The market for title insurance is currently constrained by regulatory and administrative bottlenecks. To address some of these bottlenecks, this paper examines the regulatory frameworks for title insurance in the United States. Title insurance originated in the United States and continues to be widely used there. The evolution of the U.S. title insurance market as well as its regulation can therefore provide important insights for title insurance regulation in India.

This paper proposes a regulatory framework for title insurance in India that is based on an evaluation of U.S. title insurance regulations. First, this paper explains the nature and characteristics of title insurance as a product for indemnifying land titles. It identifies issues that regulations should seek to address in title insurance markets. Second, it provides an overview of the regulatory requirements of title insurance in different states of the United States. Third, it analyzes the commonalities and differences in title insurance regulation in the United States and their relevance for similar regulatory requirements in India. Finally, it concludes by developing a simple heuristic framework for evaluating the relevance of U.S. title insurance regulation for India. In addition, it proposes a framework for thinking about regulatory requirements for title insurance in India.

Title insurance indemnifies the land title holder (for example, the owner, mortgagee, or lessee) against any loss that may result from defects in a title that were not discovered at the time of the transaction. For example, a buyer purchases a residential property but is unaware that it has been earmarked for demolition by the municipal authorities. The loss due to this defect can then be indemnified through title insurance. When issuing a title insurance product, a title insurance company conducts due diligence on all aspects of the property, prepares a report of the nature of the title, and insures the holder against any undiscovered defect that may come up in the future.

By purchasing title insurance, the purchaser is able to insure himself or herself against any inaccuracy or error in land title records.5 This also benefits third parties that may wish to transact in the same immovable property at a later date. Insurers have to indemnify their customers for any losses or adverse litigation. They are therefore incentivized to maintain accurate title records of their own and to update government land records as well.

Therefore, given the poor state of property records and the prevalence of property disputes in India, title insurance has the potential to both reduce losses suffered in property transactions and improve property records.

The 2016 Real Estate Regulation Act (RERA) provides Indian state governments the option of mandating title insurance for guaranteeing a title to immovable property.6 The act states that title insurance can be mandated for developers of real estate projects.7 Further, such title insurance must be transferred to the buyers of property when the developer enters into an agreement for sale.8 However, the act does not make title insurance mandatory merely by application of law. Since state governments are in charge of implementing the provisions of this act within their own states, they can choose to introduce title insurance within their states. So far, no Indian state has made title insurance mandatory for RERA projects.

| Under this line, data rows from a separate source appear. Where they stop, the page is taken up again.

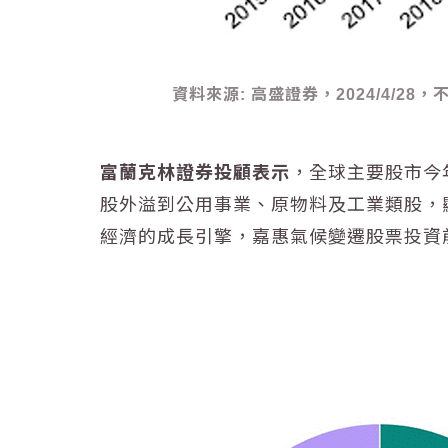
資料來源: 高盛證券，2024/4/2
富蘭克林證券投顧表示
，全球主要股市今
股外溢到公用事業、原物料及工業類股，
經濟的成長引擎，嘉惠氣候變遷股票投資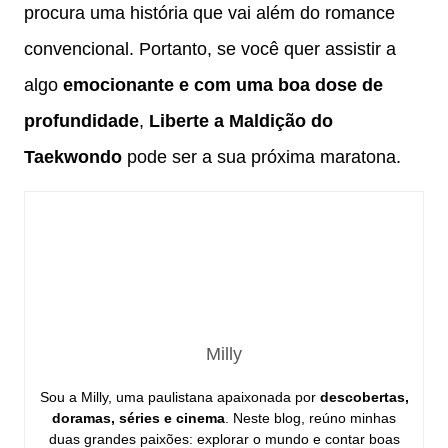
procura uma história que vai além do romance
convencional. Portanto, se você quer assistir a
algo
emocionante e com uma boa dose de
profundidade
,
Liberte a Maldição do
Taekwondo
pode ser a sua próxima maratona.
Milly
Sou a Milly, uma paulistana apaixonada por
descobertas,
doramas, séries e cinema
. Neste blog, reúno minhas
duas grandes paixões: explorar o mundo e contar boas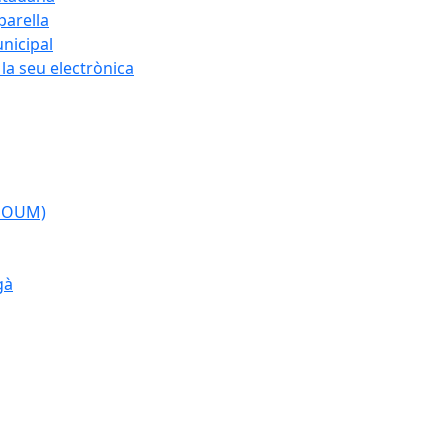
parella
nicipal
la seu electrònica
(POUM)
gà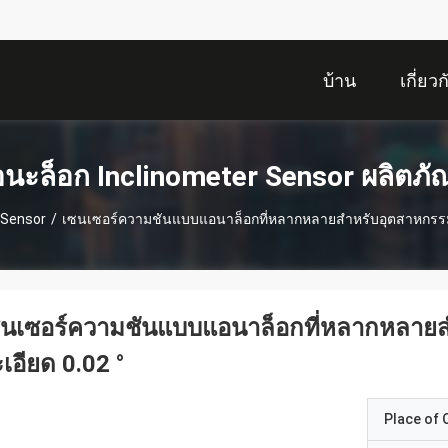
บ้าน
เกี่ยว
นะล็อก Inclinometer Sensor ผลิตภั
 Sensor
/
เซนเซอร์ความชันแบบแอนาล็อกที่หลากหลายสําหรับอุตสาหกรรมอั
นเซอร์ความชันแบบแอนาล็อกที่หลากหลายสํ
เอียด 0.02 °
Place of O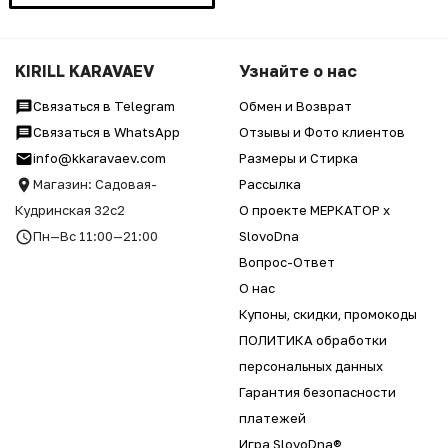
KIRILL KARAVAEV
Узнайте о нас
Связаться в Telegram
Обмен и Возврат
Связаться в WhatsApp
Отзывы и Фото клиентов
info@kkaravaev.com
Размеры и Стирка
Магазин: Садовая-
Рассылка
Кудринская 32с2
О проекте МЕРКАТОР x
Пн—Вс 11:00—21:00
SlovoDna
Вопрос-Ответ
О нас
Купоны, скидки, промокоды
ПОЛИТИКА обработки
персональных данных
Гарантия безопасности
платежей
Игра SlovoDna®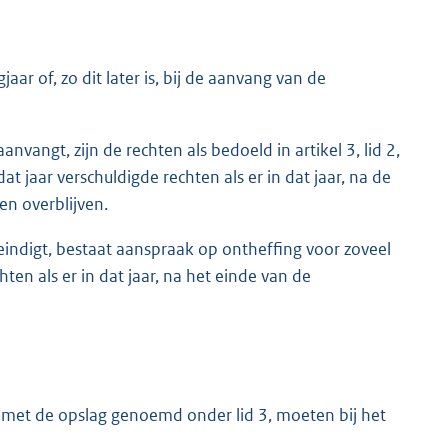
jaar of, zo dit later is, bij de aanvang van de
anvangt, zijn de rechten als bedoeld in artikel 3, lid 2,
t jaar verschuldigde rechten als er in dat jaar, na de
en overblijven.
 eindigt, bestaat aanspraak op ontheffing voor zoveel
ten als er in dat jaar, na het einde van de
gd met de opslag genoemd onder lid 3, moeten bij het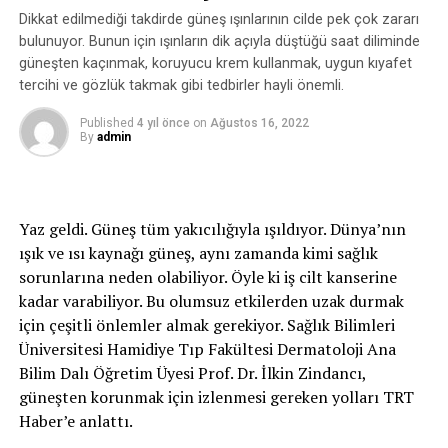
Akdeniz, meydana gelen balmumu etkisi nedeniyle
Dikkat edilmediği takdirde güneş ışınlarının cilde pek çok zararı
Muhsin’in gerçekçi olduğunu ve çok ilgi çektiğini
bulunuyor. Bunun için ışınların dik açıyla düştüğü saat diliminde
söylüyor.
güneşten kaçınmak, koruyucu krem kullanmak, uygun kıyafet
tercihi ve gözlük takmak gibi tedbirler hayli önemli.
Herkesin dikkatini çekiyor
Published
4 yıl önce
on
Ağustos 16, 2022
By
admin
Cansu Akdeniz ve Muhsin haftanın belli günlerinde
sokak performansı sergiliyorlar.
Sıklıkla Bahariye Caddesi’nde gerçekleşen bu
Yaz geldi. Güneş tüm yakıcılığıyla ışıldıyor. Dünya’nın
performans, meraklı gözlerin ilgi odağı oluyor.
ışık ve ısı kaynağı güneş, aynı zamanda kimi sağlık
sorunlarına neden olabiliyor. Öyle ki iş cilt kanserine
Genelde çevresinden çok olumlu tepkiler aldığını
kadar varabiliyor. Bu olumsuz etkilerden uzak durmak
anlatan Akdeniz, bunu Muhsin ile bir bütün olarak
için çeşitli önlemler almak gerekiyor. Sağlık Bilimleri
hareket etmesine bağlıyor.
Üniversitesi Hamidiye Tıp Fakültesi Dermatoloji Ana
Bilim Dalı Öğretim Üyesi Prof. Dr. İlkin Zindancı,
“Sirk kurmak istiyorum”
güneşten korunmak için izlenmesi gereken yolları TRT
Yaptığı işten büyük keyif aldığını belirten Akdeniz,
Haber’e anlattı.
hayatına yine kuklalar üzerinden yön vermek istiyor.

Existing title insurance products in India have been designed for real estate projects registered with RERA. The Maharashtra Real Estate Regulatory Authority could soon mandate title insurance in the western state of Maharashtra.9 However, existing regulatory and administrative bottlenecks could potentially inhibit the development of title insurance products.

In India, a new insurance product can be introduced in the market only with the prior approval of the insurance regulator–the Insurance and Regulatory Development Authority of India (IRDAI).10 Some existing insurance companies have received such regulatory approvals—for example, ICICI Lombard General Insurance Company, Ltd., HDFC ERGO General Insurance, Tata AIG General Insurance Co., Ltd., and National Insurance Company, Ltd.11 However, the IRDAI has not published any general regulatory framework for title insurance.

In October 2019, IRDAI formed a working group to create a standardized framework for title insurance products.12 The findings of the working group will determine the regulatory framework for the title insurance business, and consequently, the degree to which this product can help improve land records in India. The proposed regulatory framework can be improved significantly by the analysis provided in the following sections of this paper regarding the efficacy of regulations in the United States and their relevance to the Indian market.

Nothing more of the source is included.